__Records provided__.
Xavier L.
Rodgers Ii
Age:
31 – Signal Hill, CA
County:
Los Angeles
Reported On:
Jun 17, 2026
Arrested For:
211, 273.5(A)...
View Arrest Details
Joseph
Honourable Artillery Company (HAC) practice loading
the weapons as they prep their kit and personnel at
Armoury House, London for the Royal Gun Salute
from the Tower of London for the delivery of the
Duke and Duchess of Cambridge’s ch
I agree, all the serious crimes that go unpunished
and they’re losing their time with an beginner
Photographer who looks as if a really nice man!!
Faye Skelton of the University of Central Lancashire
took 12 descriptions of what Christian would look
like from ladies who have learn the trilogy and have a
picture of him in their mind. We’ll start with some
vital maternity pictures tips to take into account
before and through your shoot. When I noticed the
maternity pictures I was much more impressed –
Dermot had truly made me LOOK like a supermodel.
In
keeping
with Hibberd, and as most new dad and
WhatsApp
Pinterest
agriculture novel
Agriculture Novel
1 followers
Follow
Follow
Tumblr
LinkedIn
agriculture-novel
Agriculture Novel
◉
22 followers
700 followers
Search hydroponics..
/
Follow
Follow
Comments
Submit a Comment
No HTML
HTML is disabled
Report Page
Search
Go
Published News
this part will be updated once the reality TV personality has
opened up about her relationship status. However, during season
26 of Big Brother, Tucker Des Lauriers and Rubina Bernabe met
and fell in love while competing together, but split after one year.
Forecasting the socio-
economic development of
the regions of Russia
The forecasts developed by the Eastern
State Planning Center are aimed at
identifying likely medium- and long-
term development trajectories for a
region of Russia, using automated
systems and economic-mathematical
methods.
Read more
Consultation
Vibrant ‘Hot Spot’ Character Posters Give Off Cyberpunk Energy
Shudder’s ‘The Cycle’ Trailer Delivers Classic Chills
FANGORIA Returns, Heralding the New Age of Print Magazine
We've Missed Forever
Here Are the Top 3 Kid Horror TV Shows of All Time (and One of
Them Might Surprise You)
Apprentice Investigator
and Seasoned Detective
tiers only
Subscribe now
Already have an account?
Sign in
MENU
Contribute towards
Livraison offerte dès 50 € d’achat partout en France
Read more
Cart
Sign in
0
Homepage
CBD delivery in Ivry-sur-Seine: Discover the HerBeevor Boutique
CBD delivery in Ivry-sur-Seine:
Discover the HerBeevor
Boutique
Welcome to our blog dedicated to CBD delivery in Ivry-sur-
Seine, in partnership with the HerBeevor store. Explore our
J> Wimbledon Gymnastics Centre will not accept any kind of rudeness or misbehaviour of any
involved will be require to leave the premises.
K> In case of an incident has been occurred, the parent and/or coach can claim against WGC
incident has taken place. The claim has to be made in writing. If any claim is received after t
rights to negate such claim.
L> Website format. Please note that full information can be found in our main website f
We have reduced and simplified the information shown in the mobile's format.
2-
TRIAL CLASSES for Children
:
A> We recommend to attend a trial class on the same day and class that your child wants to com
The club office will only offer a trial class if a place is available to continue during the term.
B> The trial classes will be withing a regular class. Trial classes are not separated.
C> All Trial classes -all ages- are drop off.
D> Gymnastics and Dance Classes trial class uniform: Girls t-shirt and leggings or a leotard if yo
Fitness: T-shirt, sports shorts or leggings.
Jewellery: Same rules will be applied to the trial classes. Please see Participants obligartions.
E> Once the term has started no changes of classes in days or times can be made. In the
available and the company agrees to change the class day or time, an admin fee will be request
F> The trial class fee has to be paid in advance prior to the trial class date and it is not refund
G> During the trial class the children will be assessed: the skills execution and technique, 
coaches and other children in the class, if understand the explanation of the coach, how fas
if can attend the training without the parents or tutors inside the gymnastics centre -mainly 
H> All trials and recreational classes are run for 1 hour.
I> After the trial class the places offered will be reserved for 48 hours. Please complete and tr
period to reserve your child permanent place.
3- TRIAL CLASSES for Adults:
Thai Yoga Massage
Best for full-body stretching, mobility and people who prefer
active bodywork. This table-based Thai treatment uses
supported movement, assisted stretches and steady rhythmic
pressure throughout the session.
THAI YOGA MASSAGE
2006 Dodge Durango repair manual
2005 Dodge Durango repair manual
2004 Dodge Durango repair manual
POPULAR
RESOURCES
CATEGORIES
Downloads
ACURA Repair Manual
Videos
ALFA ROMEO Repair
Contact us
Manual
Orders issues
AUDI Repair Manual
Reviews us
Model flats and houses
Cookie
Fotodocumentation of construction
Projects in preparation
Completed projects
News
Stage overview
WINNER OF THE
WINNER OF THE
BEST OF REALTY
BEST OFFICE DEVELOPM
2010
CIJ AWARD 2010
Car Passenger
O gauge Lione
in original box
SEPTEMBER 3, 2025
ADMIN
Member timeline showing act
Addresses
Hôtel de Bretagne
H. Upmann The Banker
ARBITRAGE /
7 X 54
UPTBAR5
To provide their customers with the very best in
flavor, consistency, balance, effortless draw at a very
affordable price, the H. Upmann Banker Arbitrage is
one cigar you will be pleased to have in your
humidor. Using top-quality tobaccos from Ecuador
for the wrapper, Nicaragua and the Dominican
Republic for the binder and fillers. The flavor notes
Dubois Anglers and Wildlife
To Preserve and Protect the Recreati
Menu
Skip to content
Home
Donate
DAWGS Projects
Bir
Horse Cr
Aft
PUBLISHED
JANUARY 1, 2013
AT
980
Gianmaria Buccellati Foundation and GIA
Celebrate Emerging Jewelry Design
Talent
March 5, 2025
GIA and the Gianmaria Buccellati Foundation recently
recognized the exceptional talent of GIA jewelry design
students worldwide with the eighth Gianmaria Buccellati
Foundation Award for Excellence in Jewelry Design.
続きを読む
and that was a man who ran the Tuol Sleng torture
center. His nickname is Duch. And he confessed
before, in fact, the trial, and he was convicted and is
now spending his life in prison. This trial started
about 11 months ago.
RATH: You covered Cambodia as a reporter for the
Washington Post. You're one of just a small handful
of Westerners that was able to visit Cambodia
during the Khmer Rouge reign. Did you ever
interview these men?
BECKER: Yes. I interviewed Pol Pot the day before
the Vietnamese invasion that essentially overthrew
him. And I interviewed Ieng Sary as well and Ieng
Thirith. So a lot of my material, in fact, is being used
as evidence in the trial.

__Assignment__.
Look in the material above for the line with "1 followers" and the line with "Published News", and transcribe exactly those lines and all lines between them, nothing more.

__Solution__.
1 followers
Follow
Follow
Tumblr
LinkedIn
agriculture-novel
Agriculture Novel
◉
22 followers
700 followers
Search hydroponics..
/
Follow
Follow
Comments
Submit a Comment
No HTML
HTML is disabled
Report Page
Search
Go
Published News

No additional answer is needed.